Posted in programmer productivity at 9:27 pm by ducky

This is a somewhat expanded version the talk I’m giving to the Vancouver Software Developers’ Network tomorrow. I don’t think there’s is much that I haven’t said in previous blog postings, but I wanted to gather it all in one place.

“What is the variability between programmers?” is question I was curious about when I started my MS CS at UBC. In Silicon Valley, I’d heard a rule of thumb that there was a 100-to-1 difference in programmer productivity. My husband had heard ten-to-one; Joel on Software quotes one of his old profs to suggest that it is ten-to-one or larger.

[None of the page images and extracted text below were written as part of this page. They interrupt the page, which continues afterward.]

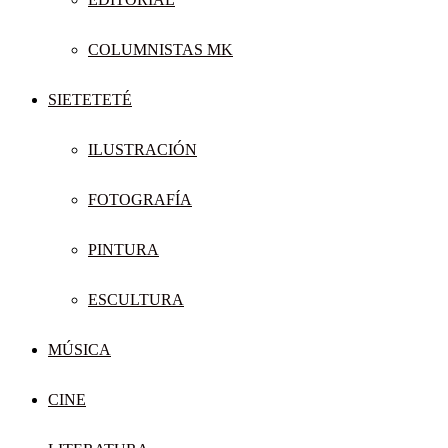
COLUMNISTAS MK
SIETETETÉ
ILUSTRACIÓN
FOTOGRAFÍA
PINTURA
ESCULTURA
MÚSICA
CINE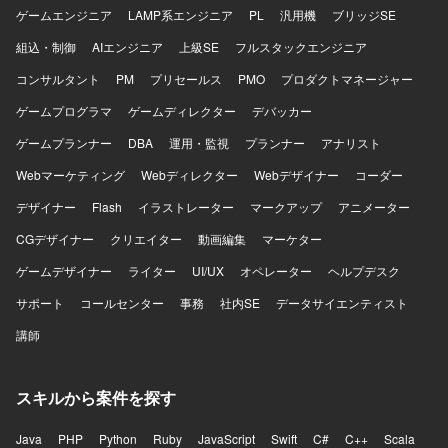
ゲームエンジニア
LAMP系エンジニア
PL
汎用機
ブリッジSE
組込・制御
AIエンジニア
上級SE
フルスタックエンジニア
コンサルタント
PM
プリセールス
PMO
プロダクトマネージャー
ゲームプログラマ
ゲームディレクター
デバッカー
ゲームプランナー
DBA
運用・監視
プランナー
アナリスト
Webマーケティング
Webディレクター
Webデザイナー
コーダー
デザイナー
Flash
イラストレーター
マークアップ
アニメーター
CGデザイナー
クリエイター
動画編集
マーケター
ゲームデザイナー
ライター
UI/UX
オペレーター
ヘルプデスク
サポート
コールセンター
事務
社内SE
データサイエンティスト
講師
スキルから案件を探す
Java
PHP
Python
Ruby
JavaScript
Swift
C#
C++
Scala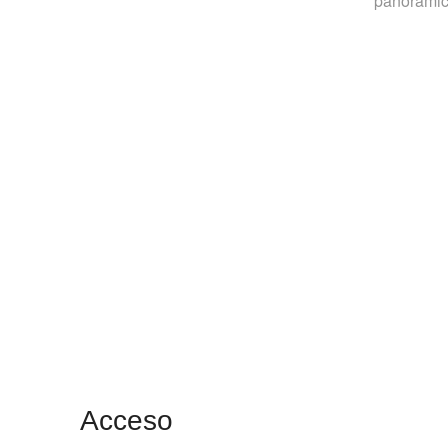
panorámic
Acceso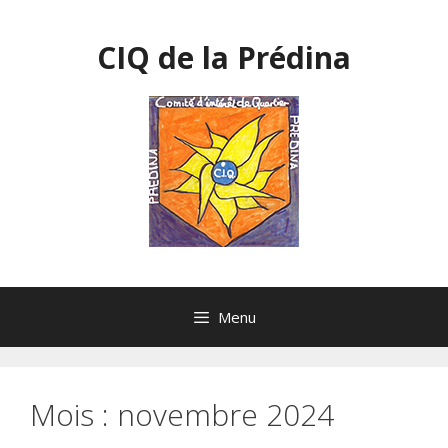
Aller
au
CIQ de la Prédina
contenu
Menu
Mois :
novembre 2024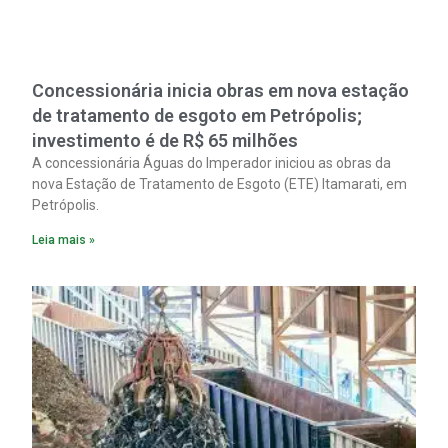
Concessionária inicia obras em nova estação
de tratamento de esgoto em Petrópolis;
investimento é de R$ 65 milhões
A concessionária Águas do Imperador iniciou as obras da
nova Estação de Tratamento de Esgoto (ETE) Itamarati, em
Petrópolis.
Leia mais »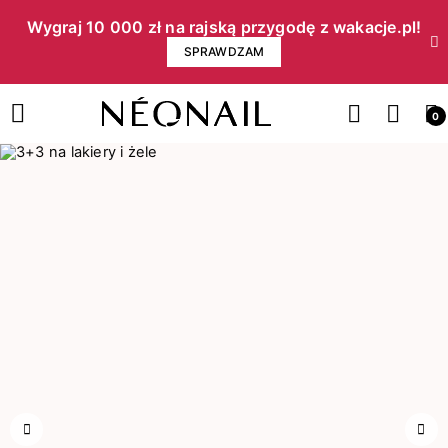
Wygraj 10 000 zł na rajską przygodę z wakacje.pl!​
SPRAWDZAM
0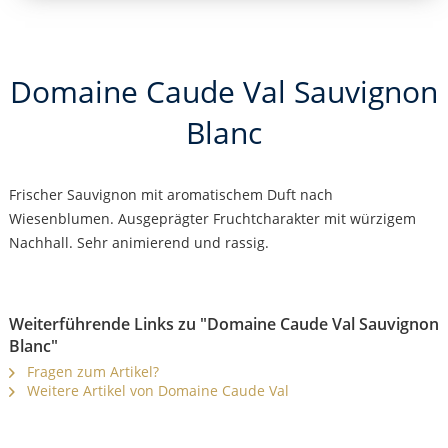
Domaine Caude Val Sauvignon
Blanc
Frischer Sauvignon mit aromatischem Duft nach
Wiesenblumen. Ausgeprägter Fruchtcharakter mit würzigem
Nachhall. Sehr animierend und rassig.
Weiterführende Links zu "Domaine Caude Val Sauvignon
Blanc"
Fragen zum Artikel?
Weitere Artikel von Domaine Caude Val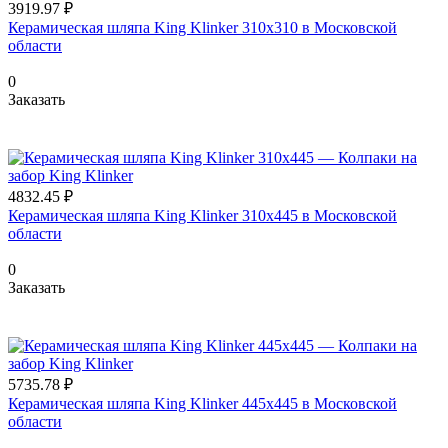
3919.97 ₽
Керамическая шляпа King Klinker 310х310 в Московской
области
0
Заказать
4832.45 ₽
Керамическая шляпа King Klinker 310х445 в Московской
области
0
Заказать
5735.78 ₽
Керамическая шляпа King Klinker 445х445 в Московской
области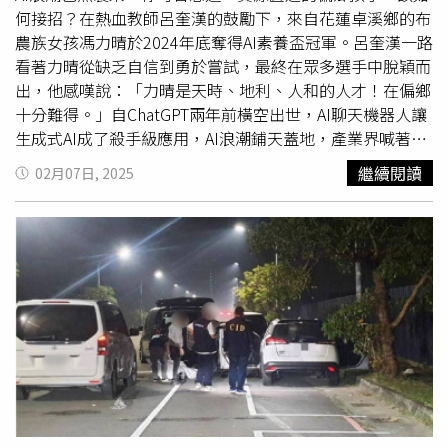
何接招？在熱血教師呂奎漢的鼓勵下，來自花蓮卓溪鄉的布
農族女孩馮力晴於2024年底奪得AI素養盃冠軍。呂奎漢一路
看著力晴從缺乏自信到勇於嘗試，最終在眾多選手中脫穎而
出，他感嘆說：「力晴是天時、地利、人和的人才！在偏鄉
十分難得。」自ChatGPT兩年前橫空出世，AI聊天機器人讓
生成式AI成了殺手級應用，AI浪潮鋪天蓋地，產業界喊著缺
才，教育部去年首推AI課程，成立「台灣大專院校人工智慧
繼續閱讀
02月07日, 2025
學程聯盟」（簡稱TAICA），集合台大、清大等25所大專校
院跨校選修AI課，並提供「高中AI多元選修課程」線上同步
課程，城鄉學生均可學習，國中小學雖無AI課程，僅發布
《中小學數位教學指引3.0》，並協助舉辦「AI素養盃」，
透過補助及協助師生學習AI，也預計今年擴大到全台各地舉
辦AI菁英賽。依教育部規劃，將以108課綱為基礎，陸續調
整融入生成式AI等議題，也就是說中小學AI教育尚在起步
中，不過，CTWANT記者實地走訪花蓮及南投偏鄉，採訪到
兩位AI熱血老師，DIY教材及課程，透過邊玩邊學的方式，
陪伴學子勇奪全國AI競賽冠軍。歲末年初之際，CTWANT記
者從台北搭火車來到花蓮玉里，遠遠的就看到滿臉笑容的呂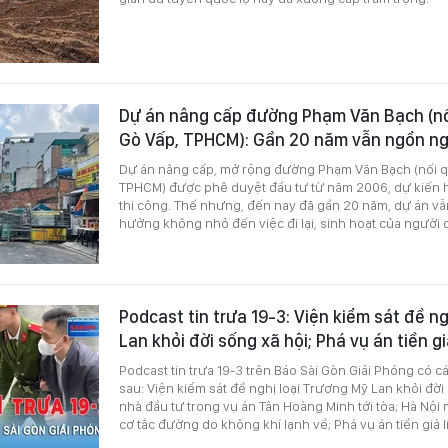
Dự án nâng cấp đường Phạm Văn Bạch (nố
Gò Vấp, TPHCM): Gần 20 năm vẫn ngổn n
Dự án nâng cấp, mở rộng đường Phạm Văn Bạch (nối qu
TPHCM) được phê duyệt đầu tư từ năm 2006, dự kiến 
thi công. Thế nhưng, đến nay đã gần 20 năm, dự án v
hưởng không nhỏ đến việc đi lại, sinh hoạt của người 
Podcast tin trưa 19-3: Viện kiểm sát đề n
Lan khỏi đời sống xã hội; Phá vụ án tiền gi
Podcast tin trưa 19-3 trên Báo Sài Gòn Giải Phóng có c
sau: Viện kiểm sát đề nghị loại Trương Mỹ Lan khỏi đời
nhà đầu tư trong vụ án Tân Hoàng Minh tới tòa; Hà Nội
cơ tắc đường do không khí lạnh về; Phá vụ án tiền giả li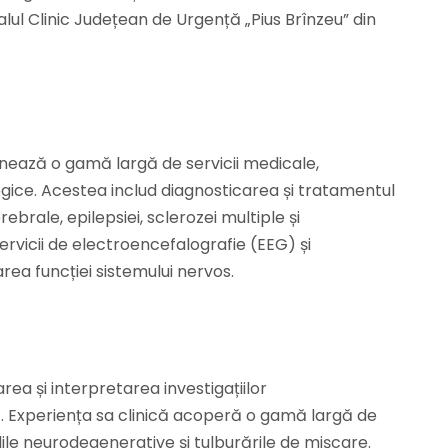
italul Clinic Județean de Urgență „Pius Brînzeu” din
rdonează o gamă largă de servicii medicale,
ogice. Acestea includ diagnosticarea și tratamentul
brale, epilepsiei, sclerozei multiple și
ervicii de electroencefalografie (EEG) și
rea funcției sistemului nervos.
ea și interpretarea investigațiilor
4. Experiența sa clinică acoperă o gamă largă de
lile neurodegenerative și tulburările de mișcare.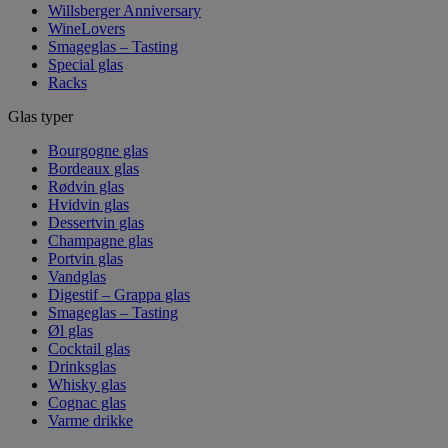
Willsberger Anniversary
WineLovers
Smageglas – Tasting
Special glas
Racks
Glas typer
Bourgogne glas
Bordeaux glas
Rødvin glas
Hvidvin glas
Dessertvin glas
Champagne glas
Portvin glas
Vandglas
Digestif – Grappa glas
Smageglas – Tasting
Øl glas
Cocktail glas
Drinksglas
Whisky glas
Cognac glas
Varme drikke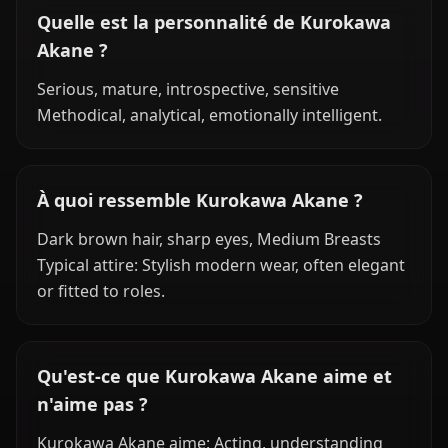
Quelle est la personnalité de Kurokawa
Akane ?
Serious, mature, introspective, sensitive
Methodical, analytical, emotionally intelligent.
À quoi ressemble Kurokawa Akane ?
Dark brown hair, sharp eyes, Medium Breasts
Typical attire: Stylish modern wear, often elegant
or fitted to roles.
Qu'est-ce que Kurokawa Akane aime et
n'aime pas ?
Kurokawa Akane aime: Acting, understanding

Here is a drawing (deliberately crude, so nobody would think it represents actual data) of what I thought the histogram would look like of the number of programmers that finish a task in a certain time on the y-axis, and the time it takes on the x-axis.

programmer productivity

The first problem here is that this just measures time, not quality. It is presumably faster to write lousy code than to write code that is clean, easy to read, easy to maintain, etc. That is a legitimate issue, but unfortunately my reading of peer-reviewed papers has not convinced me that anybody really knows how to measure quality.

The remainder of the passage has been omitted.